The debate over generative artificial intelligence (AI) between open source and closed source has been a hot topic. Many open-source large language models (LLMs) are constantly being produced, led by the prestigious open-source Meta’s Llama 2. On the closed-source side are the commercial programs OpenAI’s GPT-4 and Anthropic’s Claude 2.
Researchers at Pepperdine University and the University of California at Los Angeles published a recent study which compared these programs based on their performance in answering nephrology questions. GPT-4 far outperformed Llama 2 and other open-source models in this area according to the study.
The method used for the comparison was what is called “zero-shot” tasks, where a language model is used with no modifications and no examples of right and wrong answers. The models were fed 858 nephrology questions, which required significant data preparation to convert the questions into prompts that could be fed into the language models.

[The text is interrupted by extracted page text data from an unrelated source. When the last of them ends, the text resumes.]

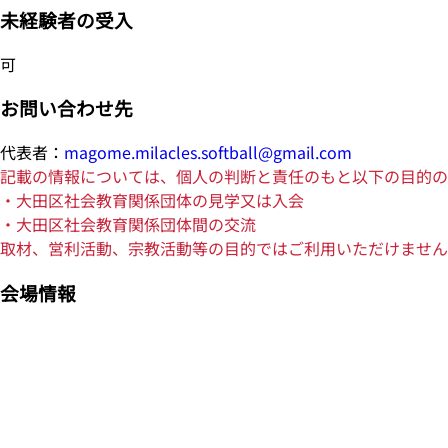
未経験者の受入
可
お問い合わせ先
代表者：
magome.milacles.softball@gmail.com
記載の情報については、個人の判断と責任のもと以下の目的の
・大田区社会教育関係団体の見学又は入会
・大田区社会教育関係団体間の交流
取材、営利活動、宗教活動等の目的ではご利用いただけません
会場情報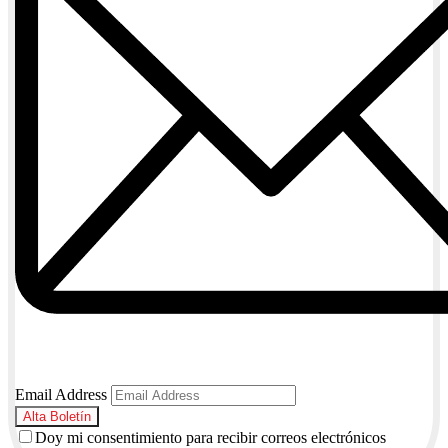
Email Address
Doy mi consentimiento para recibir correos electrónicos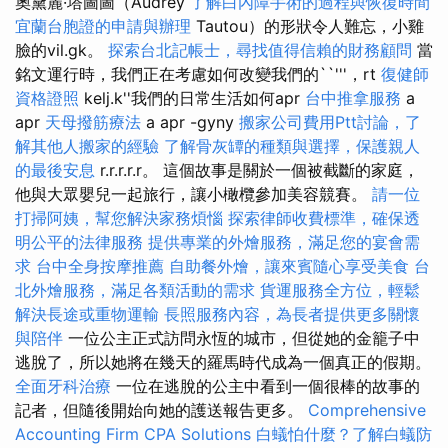
奧黛麗·塔圖圖（Audrey
了解白內障手術的過程與恢復時間
宜蘭台胞證的申請與辦理
Tautou）的形狀令人難忘，小雞
臉的vil.gk。
探索台北記帳士，尋找值得信賴的財務顧問
當
銘文運行時，我們正在考慮如何改變我們的``'''，rt
復健師
資格證照
kelj.k''我們的日常生活如何apr
台中推拿服務
a
apr
天母撥筋療法
a apr -gyny
搬家公司費用Ptt討論，了
解其他人搬家的經驗
了解骨灰罈的種類與選擇，保護親人
的最後安息
r.r.r.r.r。 這個故事是關於一個被截斷的家庭，
他與大眾嬰兒一起旅行，讓小橄欖參加美容競賽。
請一位
打掃阿姨，幫您解決家務煩惱
探索律師收費標準，確保透
明公平的法律服務
提供專業的外燴服務，滿足您的宴會需
求
台中全身按摩推薦
自助餐外燴，讓來賓隨心享受美食
台
北外燴服務，滿足各類活動的需求
貨運服務全方位，輕鬆
解決長途或重物運輸
長照服務內容，為長者提供更多關懷
與陪伴
一位公主正式訪問永恆的城市，但從她的金籠子中
逃脫了，所以她將在幾天的羅馬時代成為一個真正的假期。
全面牙科治療
一位在逃脫的公主中看到一個很棒的故事的
記者，但隨後開始向她的護送報告更多。
Comprehensive
Accounting Firm CPA Solutions
白蟻怕什麼？了解白蟻防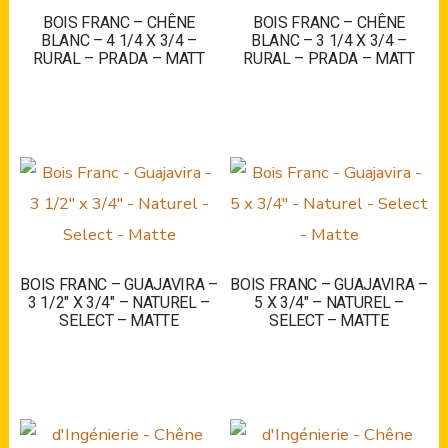
BOIS FRANC – CHÊNE
BOIS FRANC – CHÊNE
BLANC – 4 1/4 X 3/4 –
BLANC – 3 1/4 X 3/4 –
RURAL – PRADA – MATT
RURAL – PRADA – MATT
BOIS FRANC – GUAJAVIRA –
BOIS FRANC – GUAJAVIRA –
3 1/2″ X 3/4″ – NATUREL –
5 X 3/4″ – NATUREL –
SELECT – MATTE
SELECT – MATTE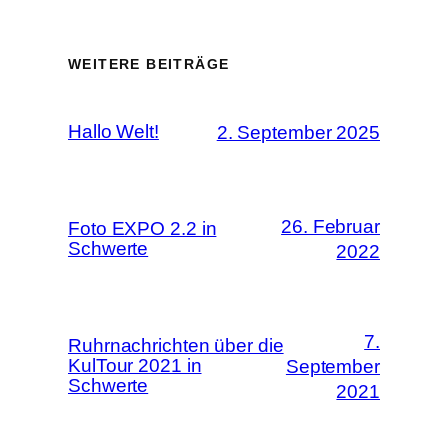
WEITERE BEITRÄGE
Hallo Welt!
2. September 2025
26. Februar
Foto EXPO 2.2 in
Schwerte
2022
7.
Ruhrnachrichten über die
KulTour 2021 in
September
Schwerte
2021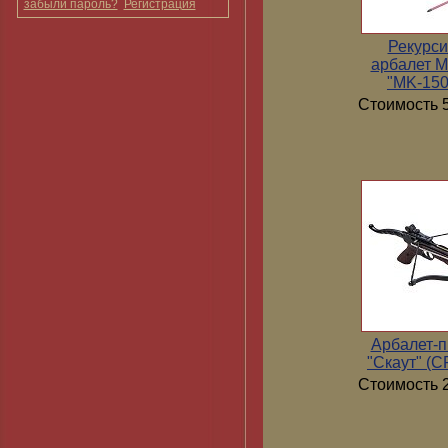
забыли пароль?
Регистрация
Рекурс
арбалет 
"MK-15
Стоимость 5
Арбалет-п
"Скаут" (
Стоимость 2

Then, automatic techniques had to be developed to compare the answers from the models to the correct answers and score the results.
The authors suspect that one of the reasons for GPT-4’s superior performance is that it was trained on third-party medical data, which is not publicly available. They conclude that the access to high-quality medical training data will likely remain a key factor that determines the performance of specific models in the future. However, efforts are underway, such as federated training, which may help improve open-source models by training them locally on private data and then contributing the results to an aggregate effort in the public cloud. Other endeavors like Google DeepMind’s MedPaLM and “retrieval-augmented generation” also offer solutions to improve the performance of AI language models.